Ho sensazioni contrastanti su Annientamento (Einaudi, 2015),
il primo libro della Trilogia dell’Area X di Jeff VanderMeer: da un lato l’ho
trovato affascinante e immersivo; dall’altro avverto un’incompiutezza che non
riesco del tutto a giustificare.
Il film, pur con i suoi limiti, riesce forse meglio del libro a restituire l’estetica disturbante e aliena dell’Area X. Lì dove le parole evocano, le immagini di Alex Garland colpiscono direttamente l’immaginazione.
Tuttavia, trovo che il punto debole del
film sia proprio il crescendo finale: non riesce a generare quel senso di
stupore quasi metafisico che il libro suggerisce, ma non dispiega
completamente. Più che metafisico, ha a che vedere con il concetto di “panismo”,
ma lascio in sospeso questa suggestione per il momento.
Uno degli aspetti che ho apprezzato del
romanzo è l’impostazione asciutta, quasi documentaristica. I personaggi sono
ridotti all’essenziale: niente nomi, niente backstory inutili, solo ciò che
serve per seguirli in un’esperienza che ha più dell’indagine fenomenologica che
della narrazione classica.
È un espediente che funziona, accentua la
spersonalizzazione, il disorientamento, e crea una distanza emotiva che però è
coerente con il mondo narrato. I dialoghi sono tutt’altro che naturali, e anche
questo sembra essere parte del gioco.
Al centro di tutto, a mio avviso, c’è il tema del “dare un nome alle cose”. Nominarle per comprenderle, contenerle, forse dominarle. E qui, nonostante la totale assenza di una comunicazione esplicita con un’entità aliena, il libro mi ha ricordato vagamente Arrival (e, più lontanamente, Stalker), nel modo in cui suggerisce che ogni tentativo di comprensione è sempre e comunque filtrato dal nostro linguaggio, dalle nostre strutture mentali.

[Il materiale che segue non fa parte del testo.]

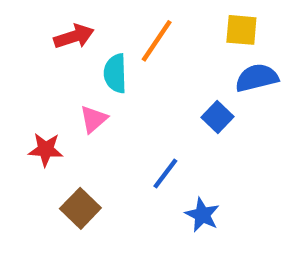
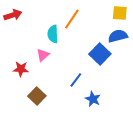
yellow square: (241, 30) -> (120, 13), moved
red arrow: (74, 36) -> (13, 15), moved
blue square: (218, 117) -> (100, 54), size x1.5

Quello che però mi è mancato è proprio il senso di un compimento. L’indefinitezza narrativa, che in parte è affascinante, lascia anche la sensazione che VanderMeer si trattenga troppo, rimandando costantemente le rivelazioni.
È chiaro che intendeva sviluppare la storia su più volumi, ma si avverte una certa artificiosità in questa scelta: come se il primo libro fosse un lungo prologo, quando avrebbe potuto, con un altro centinaio di pagine, essere una storia autoconclusiva e compiuta. Una sensazione amplificata dalla recente rilettura di Picnic sul ciglio della strada, che racconta una storia simile – l’esplorazione di una “Zona” – ma lo fa con una gestione del tempo e del ritmo molto più netta e risolutiva.
Annientamento mi ha lasciato con più domande che risposte, e va bene così, in parte. Ma non so ancora se ciò che troverò nei prossimi due volumi sarà un’espansione o una diluizione.
[Aggiornamento: ai seguenti link, potete proseguire con le recensioni di
Autorità e di
Accettazione.]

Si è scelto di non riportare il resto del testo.